Causal systems often exhibit variations of the underlying causal mechanisms between the variables of the system. Often, these changes are driven by different environments or internal states in which the system operates, and we refer to context variables as those variables that indicate this change in causal mechanisms. An example are the causal relations in soil moisture-temperature interactions and their dependence on soil moisture regimes: Dry soil triggers a dependence of soil moisture on latent heat, while environments with wet soil do not feature such a feedback, making it a context-specific property. Crucially, a regime or context variable such as soil moisture need not be exogenous and can be influenced by the dynamical system variables - precipitation can make a dry soil wet - leading to joint systems with endogenous context variables. In this work we investigate the assumptions for constraint-based causal discovery of context-specific information in systems with endogenous context variables. We show that naive approaches such as learning different regime graphs on masked data, or pooling all data, can lead to uninformative results. We propose an adaptive constraint-based discovery algorithm and give a detailed discussion on the connection to structural causal models, including sufficiency assumptions, which allow to prove the soundness of our algorithm and to interpret the results causally. Numerical experiments demonstrate the performance of the proposed method over alternative baselines, but they also unveil current limitations of our method.

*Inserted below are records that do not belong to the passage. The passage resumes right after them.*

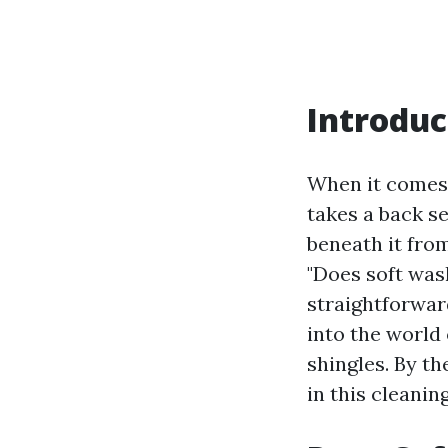
Introduc
When it comes 
takes a back se
beneath it fr
"Does soft was
straightforward
into the world 
shingles. By th
in this cleanin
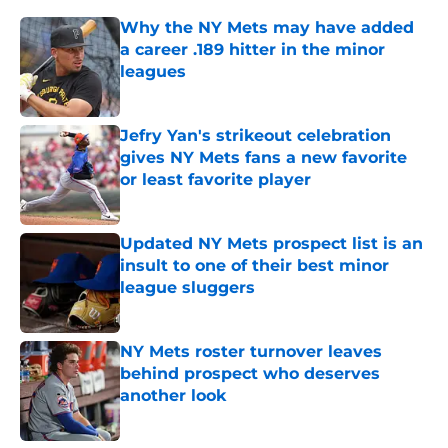
Why the NY Mets may have added
a career .189 hitter in the minor
leagues
Published by on Invalid Date
Jefry Yan's strikeout celebration
gives NY Mets fans a new favorite
or least favorite player
Published by on Invalid Date
Updated NY Mets prospect list is an
insult to one of their best minor
league sluggers
Published by on Invalid Date
NY Mets roster turnover leaves
behind prospect who deserves
another look
Published by on Invalid Date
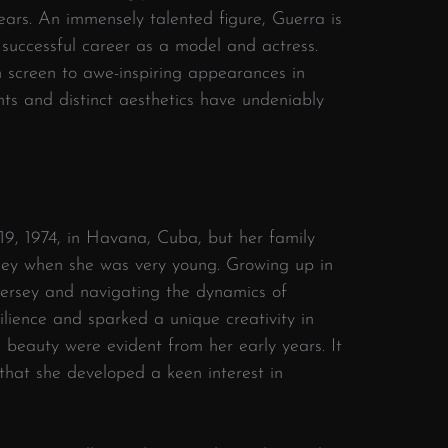
ears. An immensely talented figure, Guerra is
 successful career as a model and actress.
 screen to awe-inspiring appearances in
ts and distinct aesthetics have undeniably
9, 1974, in Havana, Cuba, but her family
ey when she was very young. Growing up in
ersey and navigating the dynamics of
silience and sparked a unique creativity in
 beauty were evident from her early years. It
that she developed a keen interest in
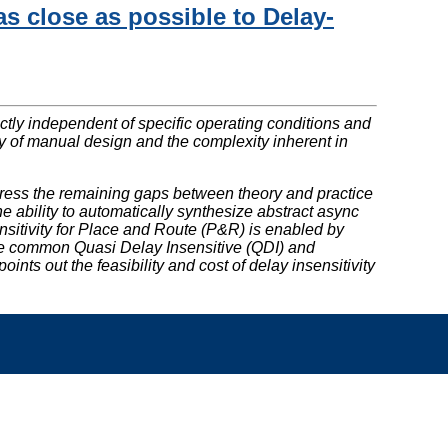
s close as possible to Delay-
rrectly independent of specific operating conditions and
ity of manual design and the complexity inherent in
ddress the remaining gaps between theory and practice
 ability to automatically synthesize abstract async
ensitivity for Place and Route (P&R) is enabled by
re common Quasi Delay Insensitive (QDI) and
ts out the feasibility and cost of delay insensitivity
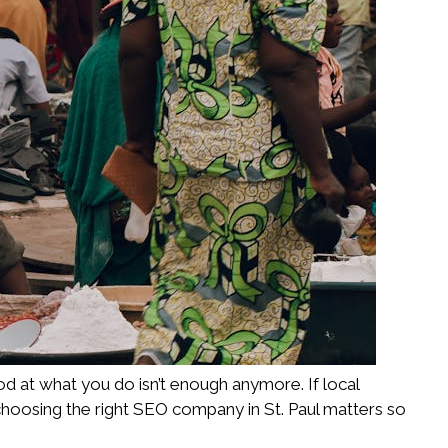
od at what you do isn’t enough anymore. If local
choosing the right SEO company in St. Paul matters so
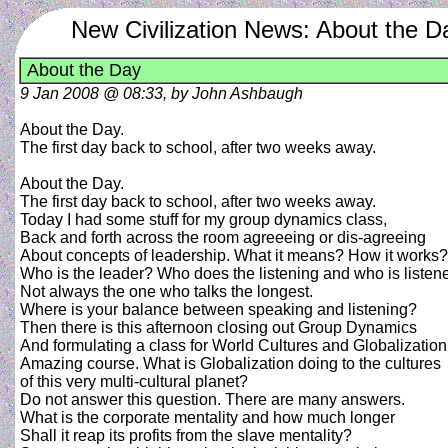
New Civilization News: About the D
About the Day
9 Jan 2008 @ 08:33, by John Ashbaugh
About the Day.
The first day back to school, after two weeks away.
About the Day.
The first day back to school, after two weeks away.
Today I had some stuff for my group dynamics class,
Back and forth across the room agreeeing or dis-agreeing
About concepts of leadership. What it means? How it works?
Who is the leader? Who does the listening and who is listen
Not always the one who talks the longest.
Where is your balance between speaking and listening?
Then there is this afternoon closing out Group Dynamics
And formulating a class for World Cultures and Globalization
Amazing course. What is Globalization doing to the cultures
of this very multi-cultural planet?
Do not answer this question. There are many answers.
What is the corporate mentality and how much longer
Shall it reap its profits from the slave mentality?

翻译：因果系统通常表现出系统变量间潜在因果机制的变化。这些变化往往由系统运行的不同环境或内部状态所驱动，我们将指示这种因果机制变化的变量称为情境变量。例如土壤湿度-温度相互作用中的因果关系及其对土壤湿度状况的依赖性：干燥土壤会触发土壤湿度对潜热的依赖，而湿润土壤环境则不存在这种反馈，这使其成为情境特异性属性。关键在于，诸如土壤湿度这样的状态或情境变量未必是外生的，它可能受到动力系统变量的影响——降水可使干燥土壤变得湿润——从而形成具有内生情境变量的联合系统。本研究探讨了在具有内生情境变量的系统中，基于约束的因果发现方法获取情境特异性信息所需的前提假设。我们证明，诸如在掩蔽数据上学习不同状态图或直接合并所有数据等简单方法可能导致无意义的结果。我们提出了一种自适应约束发现算法，并详细讨论了其与结构因果模型的关联，包括充分性假设——这些假设使我们能够证明算法的可靠性并对结果进行因果解释。数值实验表明所提方法相较于替代基线具有更优性能，同时也揭示了当前方法的局限性。